S’exprimant récemment à la Chambre des représentants, le ministre de l’Industrie et du Commerce, Ryad Mezzour, a révélé que le Maroc a pour ambition d’augmenter les exportations de textile à 50 milliards de dirhams. Et de noter que les exportations dudit secteur ont atteint 44 MMDH en 2022, soit un record historique par rapport à l’année 2018 (36 MMDH). Abderrahmane Atfi estime que cela montre la volonté de développer davantage ce secteur économique. Cependant, cela nécessitera, selon lui, des efforts concertés du gouvernement, de l'industrie et d'autres acteurs pour surmonter les défis et saisir les opportunités de croissance. Pour atteindre cet objectif, Atfi déclare que l’action gouvernementale doit cibler les axes suivants :

• Renforcer la compétitivité et soutenir les entreprises textile en leur fournissant des outils pour améliorer leur compétitivité, tels que des formations sur la gestion de la qualité, l'adoption de normes internationales et l'optimisation des chaînes d'approvisionnement.

• Promouvoir le label «Made in Morocco» et lancer une campagne de communication et de marketing pour promouvoir les produits textiles fabriqués au Maroc, en mettant en avant leur qualité, leur design et leur durabilité. Cela aidera à attirer davantage d'acheteurs internationaux et à accroître les exportations.

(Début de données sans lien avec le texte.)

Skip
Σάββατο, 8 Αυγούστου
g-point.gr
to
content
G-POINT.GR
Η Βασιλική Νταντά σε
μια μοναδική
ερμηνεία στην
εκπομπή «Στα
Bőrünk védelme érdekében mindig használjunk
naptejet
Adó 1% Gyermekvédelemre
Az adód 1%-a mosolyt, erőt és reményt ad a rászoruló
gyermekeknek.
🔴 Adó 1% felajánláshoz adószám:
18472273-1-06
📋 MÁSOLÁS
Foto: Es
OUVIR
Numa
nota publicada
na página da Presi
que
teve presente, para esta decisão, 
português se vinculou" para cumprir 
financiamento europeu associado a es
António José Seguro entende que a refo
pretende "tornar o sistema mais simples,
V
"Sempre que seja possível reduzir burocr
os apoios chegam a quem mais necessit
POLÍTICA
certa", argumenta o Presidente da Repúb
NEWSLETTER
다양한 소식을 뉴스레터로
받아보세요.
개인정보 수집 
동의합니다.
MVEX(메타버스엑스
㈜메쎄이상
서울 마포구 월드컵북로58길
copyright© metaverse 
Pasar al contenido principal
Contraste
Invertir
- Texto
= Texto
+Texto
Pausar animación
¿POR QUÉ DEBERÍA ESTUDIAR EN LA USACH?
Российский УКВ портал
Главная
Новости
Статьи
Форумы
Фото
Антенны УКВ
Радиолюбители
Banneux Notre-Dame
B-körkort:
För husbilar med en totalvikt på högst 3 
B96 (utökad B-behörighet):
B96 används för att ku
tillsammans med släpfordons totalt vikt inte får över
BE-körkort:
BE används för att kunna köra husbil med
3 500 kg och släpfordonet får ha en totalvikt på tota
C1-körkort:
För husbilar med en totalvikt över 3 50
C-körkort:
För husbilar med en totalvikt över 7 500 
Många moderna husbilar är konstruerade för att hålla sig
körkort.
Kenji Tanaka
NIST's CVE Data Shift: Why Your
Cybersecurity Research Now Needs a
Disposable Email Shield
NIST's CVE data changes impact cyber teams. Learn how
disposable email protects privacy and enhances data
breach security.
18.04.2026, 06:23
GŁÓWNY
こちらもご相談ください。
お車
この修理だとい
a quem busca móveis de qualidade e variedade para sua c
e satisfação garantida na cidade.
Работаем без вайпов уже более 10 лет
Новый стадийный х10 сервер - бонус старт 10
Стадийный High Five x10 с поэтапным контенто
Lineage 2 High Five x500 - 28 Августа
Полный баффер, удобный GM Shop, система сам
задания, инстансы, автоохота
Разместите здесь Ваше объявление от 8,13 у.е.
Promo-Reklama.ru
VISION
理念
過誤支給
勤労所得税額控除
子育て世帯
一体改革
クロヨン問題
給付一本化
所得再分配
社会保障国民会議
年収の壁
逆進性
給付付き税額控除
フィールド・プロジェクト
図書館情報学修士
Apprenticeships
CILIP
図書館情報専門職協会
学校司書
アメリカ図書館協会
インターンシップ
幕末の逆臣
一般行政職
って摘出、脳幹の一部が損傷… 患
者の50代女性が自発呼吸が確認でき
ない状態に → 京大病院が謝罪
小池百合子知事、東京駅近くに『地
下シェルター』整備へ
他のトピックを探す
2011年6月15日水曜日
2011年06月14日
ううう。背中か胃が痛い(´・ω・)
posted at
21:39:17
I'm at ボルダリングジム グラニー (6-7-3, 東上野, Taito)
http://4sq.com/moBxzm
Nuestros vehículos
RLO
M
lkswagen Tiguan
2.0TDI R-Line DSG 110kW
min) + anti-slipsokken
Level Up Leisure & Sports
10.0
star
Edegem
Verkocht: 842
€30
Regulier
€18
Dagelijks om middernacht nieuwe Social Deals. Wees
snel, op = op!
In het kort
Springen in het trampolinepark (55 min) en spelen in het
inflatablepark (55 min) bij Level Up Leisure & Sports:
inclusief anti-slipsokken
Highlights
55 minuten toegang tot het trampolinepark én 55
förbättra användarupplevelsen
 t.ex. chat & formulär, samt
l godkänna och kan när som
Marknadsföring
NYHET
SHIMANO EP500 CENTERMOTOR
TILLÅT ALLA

• Encourager et faciliter l'accès aux marchés internationaux : le gouvernement devrait accorder une prime à l’exportation (à l’instar des pratiques de certains pays de la région : Turquie, Égypte,…) tout en renégociant des accords commerciaux avantageux (règles d’origine) afin d’ouvrir de nouveaux débouchés commerciaux pour les entreprises textiles marocaines. L’exécutif peut également offrir des incitations financières pour soutenir la participation des entreprises aux foires et expositions internationales, favorisant ainsi leur visibilité sur la scène mondiale.

 

Quelques pistes pour donner un coup de boost à l’amont textile
Pour remédier aux blocages concernant l’amont textile, Abderrahmane Atfi recommande de : • Favoriser la recherche et développement : Le gouvernement peut allouer des fonds pour la recherche et développement dans le secteur textile afin de stimuler l'innovation, l'amélioration des procédés de production et la création de nouveaux produits. • Encourager les partenariats public-privé : Le gouvernement peut collaborer avec les acteurs privés du secteur textile pour développer des stratégies communes, partager les coûts d'investissement dans des projets d'envergure et bénéficier des expertises complémentaires. • Remédier au faible accès au savoir-faire technologique en créant des centres de formation spécialisés dans les techniques de pointe du secteur textile, offrant aux professionnels et aux travailleurs des opportunités d'apprentissage et de perfectionnement. • Réduire la facture énergétique des entreprises textile de l’amont (condition sine qua non) et leur empreinte carbone (nécessité de se brancher sur le circuit énergétique vert).